La situation est délicate. Le 2e BEP compte 26 tués ou disparus et autant de blessés, qui s'ajoutent aux pertes précédentes. Toujours sans liaison radio, le commandant Raffalli décide de décrocher vers la crête de Tin-Kouen où, croit-il l'attend le 8e BCP. A 04H30, le mouvement commence ; les blessés à qui l'on impose silence, sont brancardés sous la responsabilité du capitaine médecin Châtaigneau. Un seul SCR 300 dont l'opérateur envoie des messages en l'air, doutant de leur efficacité.Néanmoins, à 24 kilomètres de là, le transmetteur de la 15e compagnie du 8e BCP accroche un message.

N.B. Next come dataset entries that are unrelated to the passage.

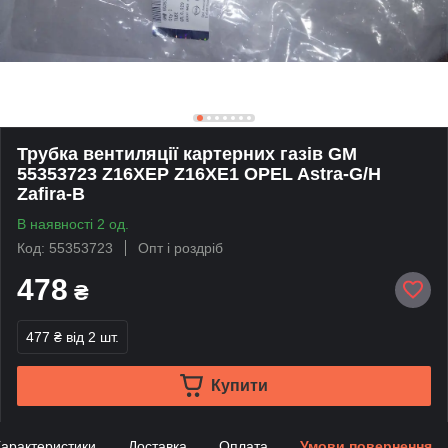
Трубка вентиляції картерних газів GM
55353723 Z16XEP Z16XE1 OPEL Astra-G/H
Zafira-B
В наявності 2 од.
Код: 55353723
Опт і роздріб
478
₴
477 ₴
від 2 шт.
Купити
арактеристики
Доставка
Оплата
Умови повернення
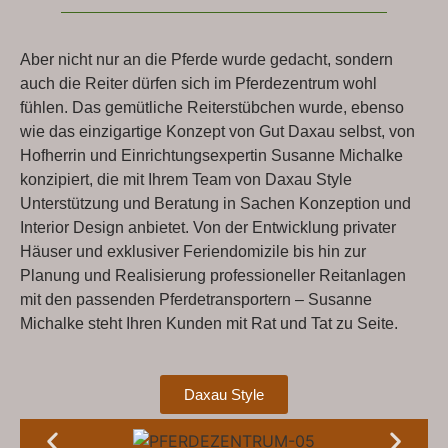
Aber nicht nur an die Pferde wurde gedacht, sondern
auch die Reiter dürfen sich im Pferdezentrum wohl
fühlen. Das gemütliche Reiterstübchen wurde, ebenso
wie das einzigartige Konzept von Gut Daxau selbst, von
Hofherrin und Einrichtungsexpertin Susanne Michalke
konzipiert, die mit Ihrem Team von Daxau Style
Unterstützung und Beratung in Sachen Konzeption und
Interior Design anbietet. Von der Entwicklung privater
Häuser und exklusiver Feriendomizile bis hin zur
Planung und Realisierung professioneller Reitanlagen
mit den passenden Pferdetransportern – Susanne
Michalke steht Ihren Kunden mit Rat und Tat zu Seite.
Daxau Style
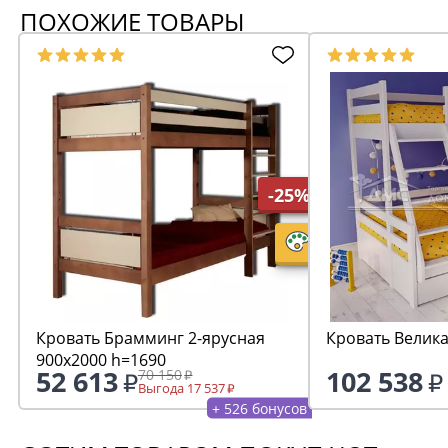
ПОХОЖИЕ ТОВАРЫ
-25%
Кровать Брамминг 2-ярусная
Кровать Велика
900х2000 h=1690
52 613
102 538
70 150
Выгода 17 537
+ 526 бонусов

« C'était inaudible ou presque » , raconte le colonel Bénazé, alors lieutenant commandant la 15e compagnie, haché et couvert par un feu violent nourri et très proche. Il fallait faire répéter plus de dix fois le même mot, pour saisir tout le sens d'un dialogue émouvant et tragique. La réception du message a bien duré vingt minutes. Une liaison très exceptionnelle pour un poste SCR 300.
Ayant situé le 8e BPC, les légionnaires décrochent en silence et, après avoir traversé un ancien bivouac viet, le 2e BEP descend dans une gorge où coule la Nam-Muoï avec ses blessés.
Malgré les difficultés du terrain, les premiers éléments du bataillon entament l'ascension d'une crête qui domine : à l'est, la piste de Khau-Vac : à l'ouest, la vallée de la Ni-Minh. La liaison radio miraculeuse confirme que le 8e BPC est installé en recueil sur la 405. Les vallées sont tenues par les viets et le 2e BEP est à cheval sur une crête au milieu d'eux.
Malgré les bo-doïs à qui il faut donner l'assaut pour se dégager, malgré les pentes escarpées et argileuses où les hommes s'accrochent aux bambous, malgré les layons qu'il faut ouvrir au coupe-coupe pour faire passer les brancards, malgré la pluie, le bataillon atteint la 405. II lui aura fallu deux jours pour rejoindre les paras de Rocquigny qui annoncera à Raffalli le retentissant succès de Nghia-Lo.